Which, if you read between the lines, means they’re going to be spending a lot of money to expand infrastructure in order to generate more power.
My top option in this area? The BMO Equal Weight Utilities Index ETF (ZUT.TO).
This fund focuses specifically on Canadian utilities. However, it has a unique spin to it as well. There are plenty of other utility funds here in Canada, but almost none of them have the renewable exposure of ZUT.
Not only does Canada want to expand the grid and capacity, but they want to do it with as little emissions as possible. This is where players like Brookfield Renewables, a prominent holding in ZUT, come into play.
The push toward nationwide transmission could make grid operators and renewable manufacturers central to Canada’s next industrial cycle. Again, this is a slow moving thesis. Don’t expect returns next month. However, it’s durable, and there are a lot of long-term tailwinds.
Can Real Estate ETFs Capture the Upside From An Affordable Housing Push?
The 2025 federal budget’s housing plan puts the spotlight on affordability, with the new Build Canada Homes agency leading efforts to boost multi-unit housing and expand the rental market.
Canadian housing prices are getting, to put it bluntly, ridiculous. The government needs to do something about affordability, or they risk an entire generation of being priced out of the market and exposed to sky-high costs of living.
For investors, that raises the obvious question.
Can real estate ETFs focused on housing and development turn this policy focus into real returns?
Residential REITs have performed exceptionally bad since the pandemic.
This is an area of the market that plenty are believing could be helped by the budget. But, I believe the opposite will occur. I think residential REITs will struggle amidst a concentrated effort to build houses faster.
And here is my math on this: More supply settles demand.
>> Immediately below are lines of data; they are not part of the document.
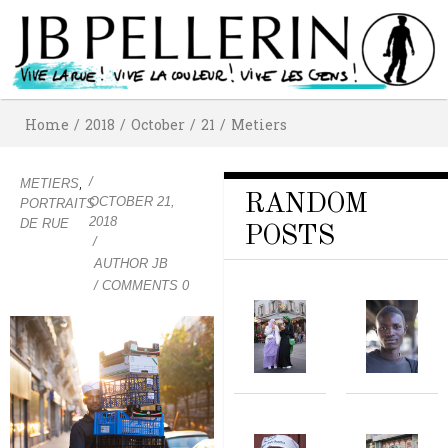
Home
/
2018
/
October
/
21
/
Metiers
/
,
METIERS
RANDOM
OCTOBER 21,
PORTRAITS
2018
DE RUE
POSTS
/
AUTHOR
JB
/ COMMENTS 0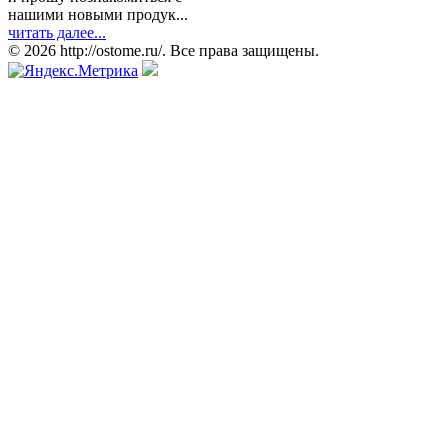
нашими новыми продук...
читать далее...
© 2026 http://ostome.ru/. Все права защищены.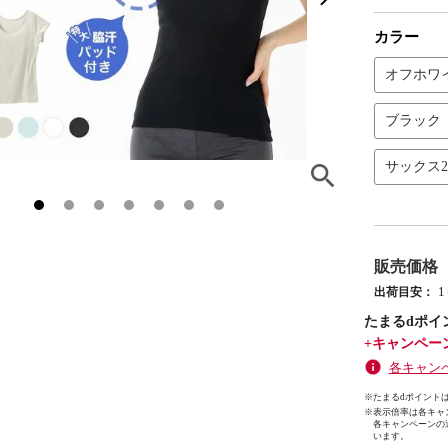
カラー
オフホワ
ブラック
サックス
販売価格
出荷目安：
たまるdポイ
+キャンペー
各キャン
※たまるdポイントは
※
表示倍率は各キャ
各キャンペーンの
います。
When demand settles, prices either stabilize or they fall. Because many of these REITs trade at a multiple of the value of their properties, this could put pressure on them.
I’m not saying residential REITs will get hammered price wise. I just feel there is a possibility they will underperform the broader indexes. The government’s main goal is to make housing more affordable with this current budget. These REITs benefit largely when housing is not affordable. Why?
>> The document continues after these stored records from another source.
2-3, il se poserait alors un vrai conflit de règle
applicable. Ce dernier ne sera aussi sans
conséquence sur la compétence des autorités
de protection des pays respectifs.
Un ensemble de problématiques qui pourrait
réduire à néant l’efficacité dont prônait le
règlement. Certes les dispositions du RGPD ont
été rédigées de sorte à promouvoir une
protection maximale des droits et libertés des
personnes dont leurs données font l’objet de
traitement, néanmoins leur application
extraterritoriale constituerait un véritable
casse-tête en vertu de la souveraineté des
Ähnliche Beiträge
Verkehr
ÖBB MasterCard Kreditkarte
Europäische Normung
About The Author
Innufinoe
Higher prices = higher asset values. Higher rents = higher distributions to shareholders.
That said, there is a fine line here. If construction bottlenecks ease, housing supply and affordability could normalize instead of declining. In this situation, ETFs with more residential weight might quietly gain.
However, I have a feeling the government is going to get aggressive in this regard, and not just settle for average.
Wrapping it up
The 2025 budget is going to spark a lot of debate in political circles. But as investors, we’re playing a different game.
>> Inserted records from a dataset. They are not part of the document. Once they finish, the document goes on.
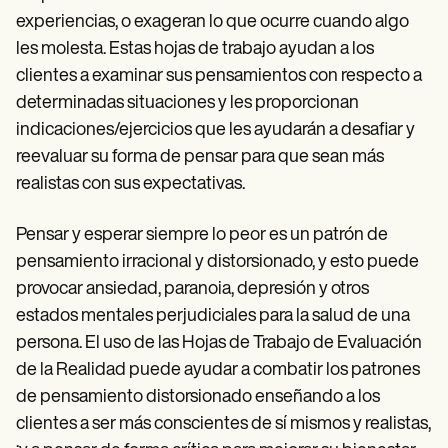
experiencias, o exageran lo que ocurre cuando algo
les molesta. Estas hojas de trabajo ayudan a los
clientes a examinar sus pensamientos con respecto a
determinadas situaciones y les proporcionan
indicaciones/ejercicios que les ayudarán a desafiar y
reevaluar su forma de pensar para que sean más
realistas con sus expectativas.
Pensar y esperar siempre lo peor es un patrón de
pensamiento irracional y distorsionado, y esto puede
provocar ansiedad, paranoia, depresión y otros
estados mentales perjudiciales para la salud de una
persona. El uso de las Hojas de Trabajo de Evaluación
de la Realidad puede ayudar a combatir los patrones
de pensamiento distorsionado enseñando a los
clientes a ser más conscientes de sí mismos y realistas,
We don’t need to agree with every decision, and we don’t need to love the deficit projections. What matters is understanding where the capital is flowing and positioning ourselves in front of it.
Infrastructure, industrials, utilities, and clean energy all stand to benefit from a multiyear investment cycle. Not instantly, and not without risk, but in a slow, methodical way that often rewards patient shareholders far more than short-term traders.
When the federal government targets an entire sector, the ripple effects can last a long time.
ETFs like CIF, ZIN, and ZUT give investors diversified access to the exact businesses that will be asked to build, expand, and modernize Canada over the coming years.
None of them rely on a single contract, a single project, or a single political outcome. They simply participate in the broad trend of rising capital investment. A trend this budget pretty much makes unavoidable.
There will be bumps. Private capital needs to follow public capital. Execution won’t always be smooth. Housing policy may create winners and losers.
But the overarching direction of this budget is clear: Canada is entering a period of heavy industrial and infrastructural investment, and the companies tied to that expansion have tailwinds behind them.